Saks Global Faces Bondholder Concerns Amid Retail Challenges


Bondholders can be a tough crowd — just ask Saks Global. 

Equity investors are more excitable and want nothing but growth. But since bondholders have actually loaned a business money, they care about just one thing — that company’s ability to make the required interest payments and to pay up when the bonds come due. 

And debtholders are feeling shakier about Saks, which sold $2.2 billion in junk-rated bonds in December to help it buy Neiman Marcus Group. 

Those bonds were trading at as high as 97.75 cents on the dollar at the start of the year, according to S&P Capital IQ. But trouble in the retail outlook, declines in consumer confidence and tariffs spooked the market, which as of Friday had bondholders selling the IOU’s from Saks for 63.88 cents on the dollar. 

That decline was fast and sharp enough to prompt Saks Global chief executive officer Marc Metrick to step in and try to reassure the market in a call on Monday. 

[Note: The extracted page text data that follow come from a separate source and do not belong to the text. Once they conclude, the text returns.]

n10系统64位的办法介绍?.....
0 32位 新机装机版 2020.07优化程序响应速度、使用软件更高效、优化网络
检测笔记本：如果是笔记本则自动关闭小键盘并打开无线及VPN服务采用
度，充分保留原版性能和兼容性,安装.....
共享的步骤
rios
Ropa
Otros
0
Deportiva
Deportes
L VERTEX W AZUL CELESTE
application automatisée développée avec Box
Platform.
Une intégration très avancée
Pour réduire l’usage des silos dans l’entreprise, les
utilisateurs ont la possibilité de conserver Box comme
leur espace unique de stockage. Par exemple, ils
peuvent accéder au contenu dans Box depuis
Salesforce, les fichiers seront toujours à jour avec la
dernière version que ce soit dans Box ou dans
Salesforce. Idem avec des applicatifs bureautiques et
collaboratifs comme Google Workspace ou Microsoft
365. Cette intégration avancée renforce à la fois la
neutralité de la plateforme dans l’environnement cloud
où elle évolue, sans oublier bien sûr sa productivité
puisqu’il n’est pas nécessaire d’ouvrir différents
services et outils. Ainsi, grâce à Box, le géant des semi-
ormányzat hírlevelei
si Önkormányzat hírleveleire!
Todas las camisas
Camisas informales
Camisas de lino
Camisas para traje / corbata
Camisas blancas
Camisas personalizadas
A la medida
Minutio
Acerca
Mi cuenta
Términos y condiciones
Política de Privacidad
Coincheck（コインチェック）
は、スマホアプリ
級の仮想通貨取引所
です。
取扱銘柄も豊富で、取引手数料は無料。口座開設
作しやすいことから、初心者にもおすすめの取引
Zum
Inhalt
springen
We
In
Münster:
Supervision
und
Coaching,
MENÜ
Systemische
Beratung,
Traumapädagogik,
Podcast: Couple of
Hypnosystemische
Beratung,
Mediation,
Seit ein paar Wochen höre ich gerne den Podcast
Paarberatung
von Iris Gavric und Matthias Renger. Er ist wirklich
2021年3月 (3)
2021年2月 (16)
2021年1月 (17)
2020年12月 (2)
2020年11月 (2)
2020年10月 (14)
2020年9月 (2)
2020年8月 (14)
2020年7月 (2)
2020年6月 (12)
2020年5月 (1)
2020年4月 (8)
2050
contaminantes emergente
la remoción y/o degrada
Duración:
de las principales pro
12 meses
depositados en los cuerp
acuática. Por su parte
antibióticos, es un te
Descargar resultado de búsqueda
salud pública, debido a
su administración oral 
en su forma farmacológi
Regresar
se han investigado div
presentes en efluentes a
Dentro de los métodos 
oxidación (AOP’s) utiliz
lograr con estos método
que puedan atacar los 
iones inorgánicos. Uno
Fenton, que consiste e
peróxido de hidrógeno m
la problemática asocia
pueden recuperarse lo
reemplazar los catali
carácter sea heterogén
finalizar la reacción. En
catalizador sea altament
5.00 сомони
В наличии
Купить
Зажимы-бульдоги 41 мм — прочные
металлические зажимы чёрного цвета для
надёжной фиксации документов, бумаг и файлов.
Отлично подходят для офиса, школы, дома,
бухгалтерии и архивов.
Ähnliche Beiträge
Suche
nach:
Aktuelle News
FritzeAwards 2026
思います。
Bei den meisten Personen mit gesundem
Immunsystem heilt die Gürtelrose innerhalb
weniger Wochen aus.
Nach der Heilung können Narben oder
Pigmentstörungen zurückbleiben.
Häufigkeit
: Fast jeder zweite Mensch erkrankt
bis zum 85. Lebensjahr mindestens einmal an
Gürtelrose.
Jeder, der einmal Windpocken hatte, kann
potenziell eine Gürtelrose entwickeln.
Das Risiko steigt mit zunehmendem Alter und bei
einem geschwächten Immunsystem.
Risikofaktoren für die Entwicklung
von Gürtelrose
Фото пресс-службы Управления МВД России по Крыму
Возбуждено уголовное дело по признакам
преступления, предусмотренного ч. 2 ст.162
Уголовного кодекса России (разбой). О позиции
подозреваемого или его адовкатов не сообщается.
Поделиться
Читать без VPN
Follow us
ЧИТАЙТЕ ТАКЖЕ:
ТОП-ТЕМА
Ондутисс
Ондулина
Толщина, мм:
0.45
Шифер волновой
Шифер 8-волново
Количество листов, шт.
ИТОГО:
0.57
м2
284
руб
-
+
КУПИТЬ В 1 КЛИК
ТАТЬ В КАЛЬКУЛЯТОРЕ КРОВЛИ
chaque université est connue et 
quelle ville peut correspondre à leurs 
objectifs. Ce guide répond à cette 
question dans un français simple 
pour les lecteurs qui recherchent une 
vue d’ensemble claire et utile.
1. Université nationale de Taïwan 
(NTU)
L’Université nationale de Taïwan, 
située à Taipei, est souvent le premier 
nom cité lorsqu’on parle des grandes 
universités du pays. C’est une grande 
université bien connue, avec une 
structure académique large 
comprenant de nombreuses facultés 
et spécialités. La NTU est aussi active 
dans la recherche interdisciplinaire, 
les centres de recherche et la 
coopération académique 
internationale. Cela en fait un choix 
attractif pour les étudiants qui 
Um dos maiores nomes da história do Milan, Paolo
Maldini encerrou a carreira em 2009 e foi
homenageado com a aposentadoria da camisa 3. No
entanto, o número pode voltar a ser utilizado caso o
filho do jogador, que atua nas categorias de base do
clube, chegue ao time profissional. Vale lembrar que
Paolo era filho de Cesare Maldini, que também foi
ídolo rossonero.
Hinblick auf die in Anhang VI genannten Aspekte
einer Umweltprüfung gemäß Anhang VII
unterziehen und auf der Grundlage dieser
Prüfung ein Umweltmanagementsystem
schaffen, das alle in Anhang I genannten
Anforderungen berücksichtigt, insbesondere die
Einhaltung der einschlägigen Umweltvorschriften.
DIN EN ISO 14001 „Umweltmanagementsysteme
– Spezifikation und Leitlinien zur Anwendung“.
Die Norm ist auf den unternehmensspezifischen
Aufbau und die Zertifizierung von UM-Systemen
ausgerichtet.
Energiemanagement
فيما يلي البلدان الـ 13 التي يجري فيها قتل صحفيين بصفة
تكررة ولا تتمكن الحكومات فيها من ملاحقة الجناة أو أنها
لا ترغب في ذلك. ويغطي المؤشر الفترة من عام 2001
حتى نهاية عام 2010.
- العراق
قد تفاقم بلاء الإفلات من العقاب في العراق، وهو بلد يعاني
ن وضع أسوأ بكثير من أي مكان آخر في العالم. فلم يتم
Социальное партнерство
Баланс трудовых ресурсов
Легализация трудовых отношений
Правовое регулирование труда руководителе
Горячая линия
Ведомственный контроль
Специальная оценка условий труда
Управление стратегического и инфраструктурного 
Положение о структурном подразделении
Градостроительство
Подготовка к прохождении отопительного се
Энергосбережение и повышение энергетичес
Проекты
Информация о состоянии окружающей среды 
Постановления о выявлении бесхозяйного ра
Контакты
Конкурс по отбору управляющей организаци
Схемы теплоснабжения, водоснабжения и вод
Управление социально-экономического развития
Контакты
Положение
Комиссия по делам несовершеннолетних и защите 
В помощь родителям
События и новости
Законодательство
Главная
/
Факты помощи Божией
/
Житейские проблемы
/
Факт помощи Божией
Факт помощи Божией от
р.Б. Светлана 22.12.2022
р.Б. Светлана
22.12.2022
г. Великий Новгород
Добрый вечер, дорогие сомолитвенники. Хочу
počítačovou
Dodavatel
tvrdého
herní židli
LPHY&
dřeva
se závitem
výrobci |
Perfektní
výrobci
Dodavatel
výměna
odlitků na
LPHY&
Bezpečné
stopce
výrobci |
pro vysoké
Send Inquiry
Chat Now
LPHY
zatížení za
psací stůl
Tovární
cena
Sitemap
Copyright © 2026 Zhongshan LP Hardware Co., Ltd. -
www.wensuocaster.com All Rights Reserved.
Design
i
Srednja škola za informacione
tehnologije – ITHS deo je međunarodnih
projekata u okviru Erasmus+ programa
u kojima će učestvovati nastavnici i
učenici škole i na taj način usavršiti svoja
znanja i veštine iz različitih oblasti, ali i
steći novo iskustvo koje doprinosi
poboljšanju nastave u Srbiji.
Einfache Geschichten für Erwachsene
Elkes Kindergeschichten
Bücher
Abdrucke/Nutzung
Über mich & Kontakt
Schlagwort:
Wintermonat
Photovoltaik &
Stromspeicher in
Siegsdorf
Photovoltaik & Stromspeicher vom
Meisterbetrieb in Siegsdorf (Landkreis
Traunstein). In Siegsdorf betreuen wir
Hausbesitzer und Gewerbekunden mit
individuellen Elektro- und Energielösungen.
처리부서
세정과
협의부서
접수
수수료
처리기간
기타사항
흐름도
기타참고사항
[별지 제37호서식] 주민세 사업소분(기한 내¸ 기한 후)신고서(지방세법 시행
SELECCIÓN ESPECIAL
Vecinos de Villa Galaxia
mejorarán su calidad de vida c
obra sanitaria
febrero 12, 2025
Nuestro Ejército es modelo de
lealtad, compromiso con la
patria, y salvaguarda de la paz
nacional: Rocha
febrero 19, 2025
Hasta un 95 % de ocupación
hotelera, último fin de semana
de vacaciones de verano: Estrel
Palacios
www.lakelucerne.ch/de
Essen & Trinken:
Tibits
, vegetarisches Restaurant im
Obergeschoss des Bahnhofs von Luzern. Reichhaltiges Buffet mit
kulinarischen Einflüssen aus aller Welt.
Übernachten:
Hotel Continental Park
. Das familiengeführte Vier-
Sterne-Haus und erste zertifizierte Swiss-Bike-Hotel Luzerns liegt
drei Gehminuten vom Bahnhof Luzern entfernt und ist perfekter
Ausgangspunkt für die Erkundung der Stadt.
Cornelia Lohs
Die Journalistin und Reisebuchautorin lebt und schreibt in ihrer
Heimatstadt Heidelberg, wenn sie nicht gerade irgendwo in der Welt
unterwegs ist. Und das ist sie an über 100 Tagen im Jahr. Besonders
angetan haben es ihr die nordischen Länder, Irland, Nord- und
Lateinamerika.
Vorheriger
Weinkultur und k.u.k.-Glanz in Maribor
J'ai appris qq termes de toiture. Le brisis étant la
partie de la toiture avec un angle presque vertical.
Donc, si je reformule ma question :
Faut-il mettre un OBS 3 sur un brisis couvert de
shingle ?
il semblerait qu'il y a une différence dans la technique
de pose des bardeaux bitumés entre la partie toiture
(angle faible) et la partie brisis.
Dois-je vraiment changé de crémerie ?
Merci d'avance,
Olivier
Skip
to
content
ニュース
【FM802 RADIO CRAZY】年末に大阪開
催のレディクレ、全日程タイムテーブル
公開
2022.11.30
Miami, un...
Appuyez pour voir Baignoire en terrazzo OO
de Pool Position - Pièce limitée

In addition to some updates on money saved as Neiman’s is melded with Saks, Metrick said the company had between $350 million and $400 million of liquidity now. Additionally, it’s not planning on taking on more debt, but might carve out part of its $1.8 billion asset-backed loan for what’s known as a FILO facility that could be quickly tapped to cover any needs. 

It wasn’t enough for bondholders, who traded the debt down to 55.5 cents on the dollar on Monday. 

That extra jitter passed and a late trade on Tuesday was at 61.43 cents, not far off of where trading started on Monday, according to a market observer. 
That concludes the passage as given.